Obregon did their part in breaking a three-way deadlock at the top Sunday by clobbering Mexicali, 8-2, in the border city. Jonathan Aranda broke a 1-1 tie with a solo homer off Aguilas starter Javier Solano in the top of the second inning, but it was a Reynaldo Rodriguez grand slam off Solano in the third that for all intent and purposes put the game away for the Yaquis. Obregon starter Hector Velazquez got the win with six solid innings, allowing one run on two hits with five strikeouts. Solano was tagged with the loss after giving up eight runs on five hits and four walks over four innings.
Navojoa did Sunday's heavy lifting by topping Jalisco, 4-2, at home in Estadio Manuel “Ciclon” Echeverria after both teams entered the game with 10-6 records. The contest was knotted up at two runs apiece until Mayos third baseman Samar Leyva launched a solo homer over the left-center field wall off Charros starter Alex Delgado in the bottom of the fourth. Navojoa added an insurance run when Omar Renteria led off the seventh with a doubled up the middle off reliever Fernando Cruz, moved to third on an Omar Meza sacrifice bunt down the third base line and scored on Jorge Flores' single to right. Navojoa starter Raul Carrillo allowed two runs in 5.2 innings and five relievers surrendered one hit the rest of the way as the Mayos completed a three-game weekend sweep.

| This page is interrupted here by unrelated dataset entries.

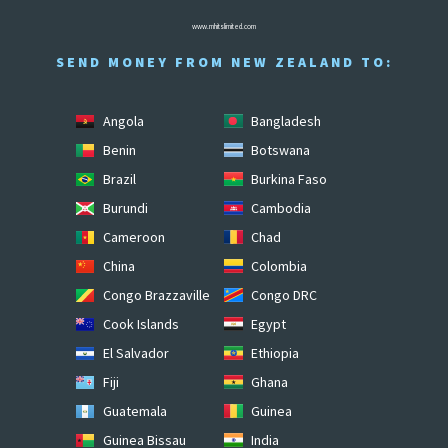
www.mhitslimited.com
SEND MONEY FROM NEW ZEALAND TO:
Angola
Bangladesh
Benin
Botswana
Brazil
Burkina Faso
Burundi
Cambodia
Cameroon
Chad
China
Colombia
Congo Brazzaville
Congo DRC
Cook Islands
Egypt
El Salvador
Ethiopia
Fiji
Ghana
Guatemala
Guinea
Guinea Bissau
India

At the other end of the spectrum, the Los Mochis Caneros have won just four of their first 16 games to bring up the rear after a disastrous 2020-21 campaign in which they went an aggregate 19-39 over two halves, worst in the LMP under manager Victor Bojorquez. Robinson Cancel is the Los Mochis helmsman this winter but thus far nothing much has changed, although the Caneros did salvage a series in Monterrey Sunday with a 2-1 win over the Sultanes behind a solo homer by Josuan Hernandez and 6.2 innings of one-run pitching by starter Carlos Viera.

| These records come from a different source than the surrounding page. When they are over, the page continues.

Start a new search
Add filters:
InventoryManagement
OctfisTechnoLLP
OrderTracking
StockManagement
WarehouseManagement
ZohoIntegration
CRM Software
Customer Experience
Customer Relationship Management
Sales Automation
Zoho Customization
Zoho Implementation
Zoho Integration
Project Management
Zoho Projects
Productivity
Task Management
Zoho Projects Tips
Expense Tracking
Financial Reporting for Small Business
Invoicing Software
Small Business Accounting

Heading into Sunday's games, Jalisco's Christian Villanueva was batting an even .400 to lead all LMP batters. Tirso Ornelas of Navojoa is second at .390 while Hermosillo's Nick Torres' .386 is good enough for third. Torres also tops the tables with five homers, one more than the four roundtrippers of Danny Ortiz (Monterrey), Missael Rivera (Jalisco) and Maikel Serrano (Navojoa). Serrano is first in RBIs with 17, ahead of Ortiz' 14 and the 13 of Torrez. Culiacan has three of the top five base stealers in the Mex Pac: Dairon Blanco leads the list with six swipes, one more than the five of teammate Sebastian Elizalde and Mazatlan's Ramon Rios and two more than Tomateros infielder Ramiro Pena and Venados outfielder Randy Romero.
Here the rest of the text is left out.